Act II: Scene ii

[p. 252] Mundungus. Shag, or rank tobacco. cf. Sir R. Howard, The Committee (folio, 1665), ii: ‘A Pipe of the worst Mundungus.’ Shadwell, The Humourists (1671), iii, speaks with contempt of ‘bottle ale ... and a pipe of Mundungus.’ Johnson in his Dictionary (1755) has: ‘Mundungus. Stinking tobacco. A cant word.’

Act II: Scene iv

[p. 261] a Bob. cf. Prologue, The False Count (Vol. III, p. 100), ‘dry bobs,’ and note on that passage, pp. 479-80. [ Cross-Reference: The False Count]

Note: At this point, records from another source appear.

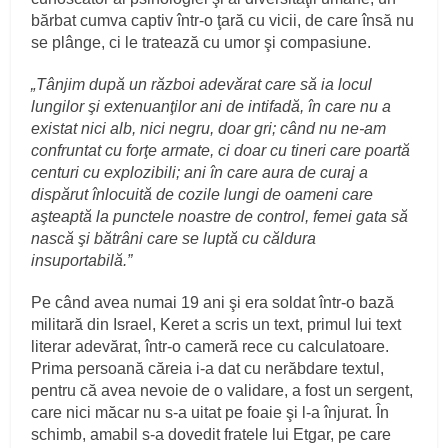
bărbat cumva captiv într-o ţară cu vicii, de care însă nu
se plânge, ci le tratează cu umor şi compasiune.
„Tânjim după un război adevărat care să ia locul
lungilor şi extenuanţilor ani de intifadă, în care nu a
existat nici alb, nici negru, doar gri; când nu ne-am
confruntat cu forţe armate, ci doar cu tineri care poartă
centuri cu explozibili; ani în care aura de curaj a
dispărut înlocuită de cozile lungi de oameni care
aşteaptă la punctele noastre de control, femei gata să
nască şi bătrâni care se luptă cu căldura
insuportabilă.”
Pe când avea numai 19 ani şi era soldat într-o bază
militară din Israel, Keret a scris un text, primul lui text
literar adevărat, într-o cameră rece cu calculatoare.
Prima persoană căreia i-a dat cu nerăbdare textul,
pentru că avea nevoie de o validare, a fost un sergent,
care nici măcar nu s-a uitat pe foaie şi l-a înjurat. În
schimb, amabil s-a dovedit fratele lui Etgar, pe care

[p. 263] barbicu. Better ‘barbecu’. An Americanism meaning to broil over live coals. Beverley, Virginia, iii, XII (1705), thus explains it: ‘Broyling ... at some distance above the live coals [the Indians] & we from them call Barbecuing.’ cf. Pope, Imitations of Horace, Sat. ii, 25, 26:—

Oldfield with more than Harpy throat endued

Cries, ‘Send me, Gods, a whole hog barbecued!’

Act III: Scene i

[p. 264] De-Wit. ‘To De-Wit’ = to lynch. The word often occurs; it is derived from the deaths of John and Cornelius De Wit, opponents of William III (when stadt-holder). They were murdered by a mob in 1672. cf. ‘to godfrey’ = to strangle, from the alleged murder of Sir Edmond Bury Godfrey* in 1678. Crowne, Sir Courtly Nice (1685), ii, II, has: ‘Don’t throttle me, don’t Godfrey me.’ The N.E.D. fails to include ‘to godfrey’.

* It is now pretty certainly established that this melancholist committed suicide.